Sort Descriptors in Swift

From Runtime Magic To Functions

Just last week, someone asked me “in what respect does Swift fall short of the dynamic features of Objective-C”?

Dynamic programming means a lot of different things to different people, and I think they meant runtime programming. In this post, we’ll look at replacing Objective-C’s runtime programming with Swift’s functions.

This post is an excerpt from the Functions chapter in Advanced Swift, which we’re currently rewriting (and making very good progress). The text below was originally written by Airspeed Velocity. I took his text and code, updated everything for Swift 3 and made some heavy edits. Thanks to Ole Begemann for reading through a draft of this.

In the chapter on collections, we talked about parametrizing behavior by passing functions as arguments. Let’s look at another example of this: sorting.

If you want to sort an array in Objective-C using Foundation, you are met with a long list of different options. These provide a lot of flexibility and power, but at the cost of complexity — even the simplest probably needs a trip to the documentation to know how to use it.
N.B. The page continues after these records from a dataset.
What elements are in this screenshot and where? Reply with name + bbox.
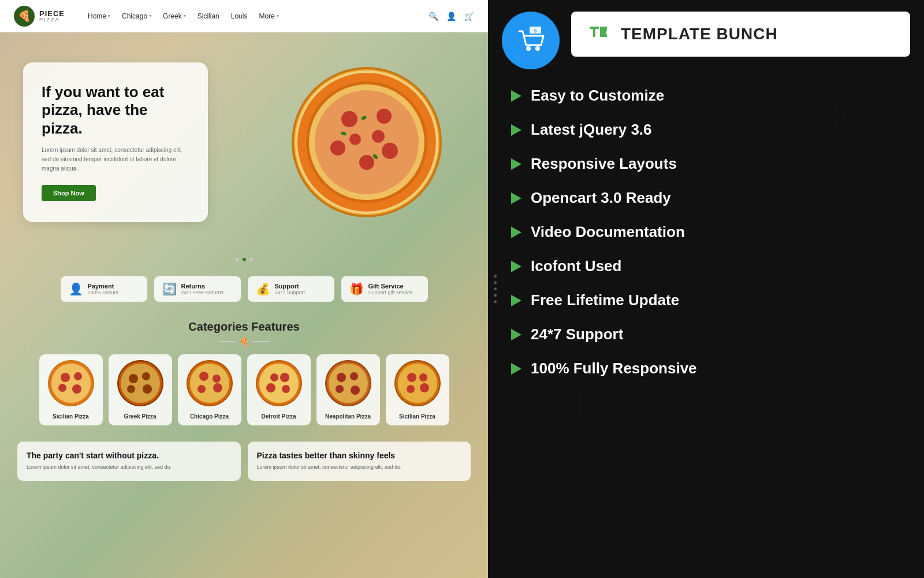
divider-icon: 🍕 <box>239 337 249 346</box>
website-preview: 🍕 PIECE PIZZA Home ▾ Chicago ▾ Greek ▾ S… <box>0 0 488 578</box>
svg-point-41 <box>280 373 289 382</box>
pizza-grid: Sicilian Pizza Greek Pizza <box>17 354 471 425</box>
badge-support-sub: 24*7 Support <box>275 290 305 295</box>
pizza-card-2[interactable]: Greek Pizza <box>109 354 172 425</box>
feature-item-4: Opencart 3.0 Ready <box>511 189 901 207</box>
gift-icon: 🎁 <box>349 282 364 296</box>
right-panel: $ TEMPLATE BUNCH Easy to Cu <box>488 0 924 578</box>
slide-dots <box>0 252 488 267</box>
nav-icons: 🔍 👤 🛒 <box>429 12 474 21</box>
bottom-card-1-title: The party can't start without pizza. <box>27 451 232 460</box>
svg-point-10 <box>349 134 361 145</box>
badge-support: 💰 Support 24*7 Support <box>248 276 334 302</box>
feature-badges: 👤 Payment 100% Secure 🔄 Returns 24*7 Fre… <box>0 267 488 311</box>
nav-chicago[interactable]: Chicago ▾ <box>122 12 151 20</box>
svg-point-28 <box>127 385 135 393</box>
feature-arrow-5 <box>511 227 521 238</box>
svg-point-29 <box>143 384 152 394</box>
bottom-card-2-title: Pizza tastes better than skinny feels <box>257 451 462 460</box>
bottom-card-2: Pizza tastes better than skinny feels Lo… <box>248 442 471 481</box>
section-title: Categories Features <box>17 320 471 334</box>
feature-item-8: 24*7 Support <box>511 325 901 343</box>
dot-1[interactable] <box>236 258 239 261</box>
divider-line-right <box>252 341 270 342</box>
svg-point-4 <box>315 90 419 194</box>
pizza-card-6[interactable]: Sicilian Pizza <box>386 354 449 425</box>
svg-point-7 <box>330 140 345 155</box>
feature-item-5: Video Documentation <box>511 223 901 241</box>
svg-rect-78 <box>602 35 607 37</box>
feature-arrow-2 <box>511 124 521 136</box>
badge-gift-title: Gift Service <box>368 283 413 290</box>
svg-point-5 <box>341 111 357 127</box>
dot-2[interactable] <box>243 258 246 261</box>
feature-text-9: 100% Fully Responsive <box>531 360 697 377</box>
svg-point-72 <box>585 20 614 49</box>
svg-point-26 <box>129 374 138 383</box>
logo-sub: PIZZA <box>39 17 65 23</box>
svg-point-43 <box>282 385 290 393</box>
badge-gift-sub: Support gift service <box>368 290 413 295</box>
hero-pizza-image <box>292 67 442 217</box>
nav-more[interactable]: More ▾ <box>259 12 278 20</box>
svg-point-6 <box>377 109 392 124</box>
feature-arrow-3 <box>511 158 521 170</box>
payment-icon: 👤 <box>69 282 83 296</box>
svg-point-25 <box>121 364 160 403</box>
logo-main: PIECE <box>39 10 65 17</box>
svg-point-33 <box>199 372 208 381</box>
badge-gift: 🎁 Gift Service Support gift service <box>341 276 428 302</box>
feature-text-1: Easy to Customize <box>531 87 664 105</box>
logo-area: 🍕 PIECE PIZZA <box>14 6 65 27</box>
cart-icon[interactable]: 🛒 <box>464 12 474 21</box>
feature-text-6: Icofont Used <box>531 257 621 275</box>
cart-badge-circle: $ <box>502 12 560 69</box>
svg-point-21 <box>58 384 66 392</box>
nav-greek[interactable]: Greek ▾ <box>163 12 186 20</box>
pizza-card-4[interactable]: Detroit Pizza <box>247 354 311 425</box>
divider-line-left <box>218 341 236 342</box>
pizza-card-1[interactable]: Sicilian Pizza <box>39 354 103 425</box>
feature-item-2: Latest jQuery 3.6 <box>511 121 901 139</box>
hero-section: If you want to eat pizza, have the pizza… <box>0 32 488 252</box>
svg-point-49 <box>336 385 344 393</box>
svg-point-32 <box>190 364 229 403</box>
nav-home[interactable]: Home ▾ <box>88 12 110 20</box>
feature-item-9: 100% Fully Responsive <box>511 360 901 377</box>
nav-sicilian[interactable]: Sicilian <box>198 12 219 20</box>
dot-3[interactable] <box>249 258 253 261</box>
bottom-card-1-text: Lorem ipsum dolor sit amet, consectetur … <box>27 464 232 472</box>
feature-text-5: Video Documentation <box>531 223 685 241</box>
hero-card: If you want to eat pizza, have the pizza… <box>23 62 208 222</box>
svg-point-39 <box>259 364 299 403</box>
feature-arrow-9 <box>511 363 521 375</box>
pizza-name-2: Greek Pizza <box>114 413 166 420</box>
feature-text-8: 24*7 Support <box>531 325 623 343</box>
svg-point-69 <box>535 46 540 51</box>
section-divider: 🍕 <box>17 337 471 346</box>
feature-arrow-4 <box>511 192 521 204</box>
pizza-card-3[interactable]: Chicago Pizza <box>178 354 241 425</box>
svg-rect-75 <box>600 27 602 37</box>
feature-text-7: Free Lifetime Update <box>531 291 679 309</box>
badge-returns-sub: 24*7 Free Returns <box>181 290 224 295</box>
pizza-card-5[interactable]: Neapolitan Pizza <box>316 354 380 425</box>
support-icon: 💰 <box>256 282 270 296</box>
cart-badge-icon: $ <box>515 24 547 57</box>
feature-arrow-7 <box>511 295 521 306</box>
logo-icon: 🍕 <box>14 6 35 27</box>
feature-arrow-8 <box>511 329 521 340</box>
feature-text-2: Latest jQuery 3.6 <box>531 121 652 139</box>
user-icon[interactable]: 👤 <box>446 12 456 21</box>
svg-point-35 <box>198 385 206 393</box>
returns-icon: 🔄 <box>162 282 177 296</box>
svg-rect-74 <box>593 27 595 37</box>
bottom-cards: The party can't start without pizza. Lor… <box>0 435 488 488</box>
svg-point-40 <box>270 373 278 381</box>
badge-payment-sub: 100% Secure <box>88 290 119 295</box>
search-icon[interactable]: 🔍 <box>429 12 438 21</box>
logo-text: PIECE PIZZA <box>39 10 65 23</box>
svg-rect-77 <box>602 31 606 33</box>
nav-louis[interactable]: Louis <box>231 12 248 20</box>
shop-now-button[interactable]: Shop Now <box>42 185 96 201</box>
Sorting collections in Swift is simple:

var myArray = [3, 1, 2]
myArray.sorted() // [1, 2, 3]

There are really four sort methods: sorted(by:) and sort(by:), times two for the overloads that default to sorting comparable things in ascending order. But the overloading means that when you want the simplest case, sorted() is all you need. If you want to sort in a different order, just supply a function:

myArray.sorted(by: >) // [3, 2, 1]

You can also supply a function if your elements don’t conform to Equatable butdo have a < operator, like tuples:

var numberStrings = [(2, "two"), (1, "one"), (3, "three")]
numberStrings.sort(by: <)
numberStrings // [(1, "one"), (2, "two"), (3, "three")]

Or, you can supply a more complicated function if you want to sort by some arbitrary calculated criteria:

let animals = ["elephant", "zebra", "dog"]
let sortedAnimals = animals.sorted { lhs, rhs in
    let l = lhs.characters.reversed()
    let r = rhs.characters.reversed()
    return l.lexicographicallyPrecedes(r)
}
sortedAnimals // ["zebra", "dog", "elephant"]

It is this last ability — the ability to use any comparison function to sort a collection — that makes the Swift sort so powerful, and makes this one function able to replicate much (if not all) of the functionality of the various different sorting methods in Foundation.

To demonstrate this, let’s take a complex example inspired by the Sort Descriptor Programming Topics. The sortedArray(using:) method on NSArray is very flexible and a great example of the power of Objective-C’s dynamic nature. Support for selectors and dynamic dispatch is still there in Swift, but the Swift standard library favors a more function-based approach instead. Later on, we’ll show a few techniques where functions as arguments, and treating functions as data, can be used to get the same dynamic effects.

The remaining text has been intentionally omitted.